# Prove that the set of bases is linearly independent

Suppose that $W$ and $W'$ are subspaces of the vector space $V$ with the property that $W\cap W'=\{0\}$, and suppose that $\beta$ is a basis for $W$ and $\beta'$ is a basis for $W'$. Prove that the set $\beta\cup\beta'$ is linearly independent.

What I have/know so far:

Suppose $\beta$=($v_{1}$, $v_{2}$,..., $v_{n}$) and $\beta'$= ($v_{1}$, $v_{2}$,..., $v_{n}$). So $\beta\cup\beta'$= ($a_{1}v_{1}$, $a_{2}v_{2}$,..., $a_{n}v_{n}$)+ ($a'_{1}v_{1}$, $a'_{2}v_{2}$,..., $a'_{n}v_{n}$)=$0$. We know that $W\cap W'=\{0\}$ (I am told that this is important)... We must show that $a_{1}=a_{2}=....a_{n}= a'_{1}=a'_{12}=...a'_{n}=0.$

Not sure what else to do here.

• Hello, there are some problems with your notation.
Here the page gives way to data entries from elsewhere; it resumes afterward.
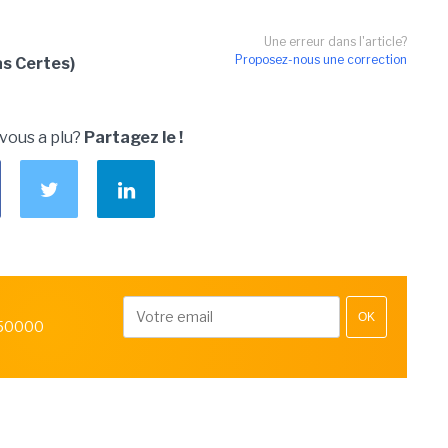
Une erreur dans l'article?
Proposez-nous une correction
as Certes)
 vous a plu?
Partagez le !
OK
 50000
I don't know why you wrote $\beta = a_{1}v_{1}, a_{2}v_{2}, \dots, a_{n}v_{n} = 0$. In math, when writing proofs, you should write them as though you are telling a story. Here is how I would have started your proof out: "We know since $\beta$ is a linearly independent set that if $a_{1}v_{1} + a_{2}v_{2} + \dots + a_{n}v_{n} = 0$, then it must be that $a_{1} = a_{2} = \dots = a_{n} = 0$." See how the way I started the proof allows the reader to understand where I am going, and what I understand linearly independent to mean? Apr 15 '15 at 21:58
• In contrast, the first line of your proof is just math with no words, and the math seems incorrect to me, and it's hard to understand how you are starting because the way you wrote it isn't like a story. Sorry for rambling. Apr 15 '15 at 21:59
• No, you are right. I wrote that wrong. Apr 15 '15 at 22:00

Suppose $\beta=\{v_1,\ldots, v_n\}$ and $\beta'=\{v_1',\ldots, v_m'\}$. Note that these are sets of vectors, and they need not have the same size. Suppose now we have a linear combination of $\beta\cup\beta'=\{v_1,\ldots,v_n,v_1',\ldots, v_m'\}$ that equals zero, i.e. some numbers $a_1, \ldots, a_n, a_1',\ldots, a_m'$ such that $$0=a_1v_1+\cdots + a_nv_n+a_1'v_1'+\cdots +a_m'v_m'$$ The trick here is to move all the terms from $W'$ to the other side, getting $$a_1v_1+\cdots +a_nv_n=-a_1v_1'-\cdots -a_m'v_m'$$ Now, the left hand side is a linear combination of $\beta$, hence is in $W$. The right hand side is a linear combination of $\beta'$, hence is in $W'$. But their intersection is only the zero vector, hence both LHS and RHS equals zero. But now we have $a_1v_1+\cdots +a_nv_n=0$; since $\beta$ is independent in fact $a_1=a_2=\cdots=a_n=0$. Similarly, $a_1'v_1'+\cdots+a_m'v_m'=0$; since $\beta'$ is independent in fact $a_1'=\cdots=a_m'=0$.
Hence we have proved that all of the coefficients in our linear combination were in fact 0; hence $\beta\cup\beta'$ must be independent.
Let $\beta=\{v_1,\dots,v_s\},\beta'=\{v_1',\dots,v_t'\}$. Suppose $c_1v_1+\dots+c_sv_s+c_1'v_1'+\dots+c_t'v_t'=0$, then $c_1v_1+\dots+c_sv_s=-(c_1'v_1'+\dots+c_t'v_t')=0$ as the intersection of two spaces is $\{0\}$. Hence, all $c_i,c_i'$ are $0$.